America's Long Overdue Awakening to Systemic Racism
Just before 7 p.m. on June 1, a deployment of local, state and federal forces, armored head to toe in riot gear, unleashed rubber bullets and sprayed tear gas onto a crowd of peaceful demonstrators gathered in the park to protest under the mantra “Black Lives Matter.” Since then, the debate over systemic racism has spread across the nation and around the world.
Trump’s Administration has repeatedly denied that discrimination against black Americans is embedded in the political, economic, and social structure of the country. Trump believes there are “injustices in society,” but the notion that antiblackness is intrinsic to U.S. law enforcement has been declared untrue. Attorney General William Barr warned against “automatically assuming that the actions of an individual necessarily mean that their organization is rotten.”

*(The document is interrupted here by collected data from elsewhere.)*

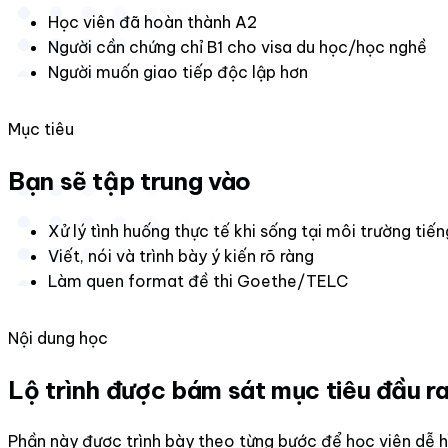
Học viên đã hoàn thành A2
Người cần chứng chỉ B1 cho visa du học/học nghề
Người muốn giao tiếp độc lập hơn
Mục tiêu
Bạn sẽ tập trung vào
Xử lý tình huống thực tế khi sống tại môi trường tiế
Viết, nói và trình bày ý kiến rõ ràng
Làm quen format đề thi Goethe/TELC
Nội dung học
Lộ trình được bám sát mục tiêu đầu r
Phần này được trình bày theo từng bước để học viên dễ h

But, for all that’s good about America, something is rotten. The protesters in Lafayette Park on June 1 may have been galvanized by the disturbing video of the murder of George Floyd, suffocated to death beneath the knee of a Minneapolis police officer. But at the core of their movement is much more than the outrage over the latest instances of police brutality.
Centuries of racist policy have left black Americans in the dust. The U.S. may think it has brushed chattel slavery into the dustbin of history after the Civil War, but the country never did a very good job incinerating its traumatic remains, instead leaving embers that still burn today: an education system that fails black Americans, substandard health care that makes them more vulnerable to death and disease, and an economy that leaves millions without access to a living wage.